• _Task goal_
Keep the wording of the records intact as you retype them, and omit every image.

═════ Material for the task ═════

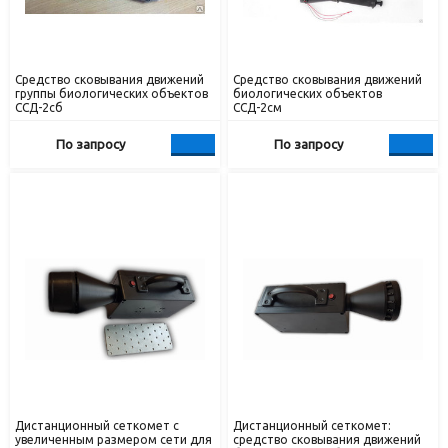
Средство сковывания движений
Средство сковывания движений
группы биологических объектов
биологических объектов
ССД-2сб
ССД-2см
По запросу
По запросу
Дистанционный сеткомет с
Дистанционный сеткомет:
увеличенным размером сети для
средство сковывания движений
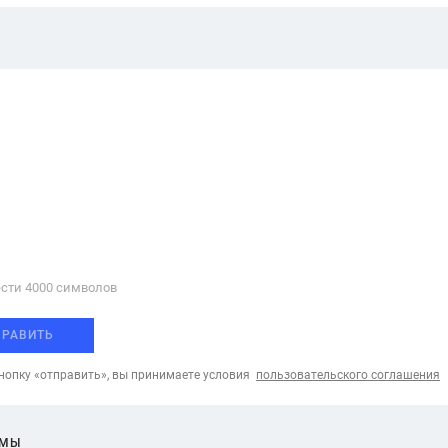
сти 4000 cимволов
ПРАВИТЬ
опку «отправить», вы принимаете условия
пользовательского соглашения
ЕМЫ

═════

• _Response box_
Средство сковывания движений
Средство сковывания движений
группы биологических объектов
биологических объектов
ССД-2сб
ССД-2см
По запросу
По запросу
Дистанционный сеткомет с
Дистанционный сеткомет:
увеличенным размером сети для
средство сковывания движений
сти 4000 cимволов
ПРАВИТЬ
опку «отправить», вы принимаете условия
пользовательского соглашения
ЕМЫ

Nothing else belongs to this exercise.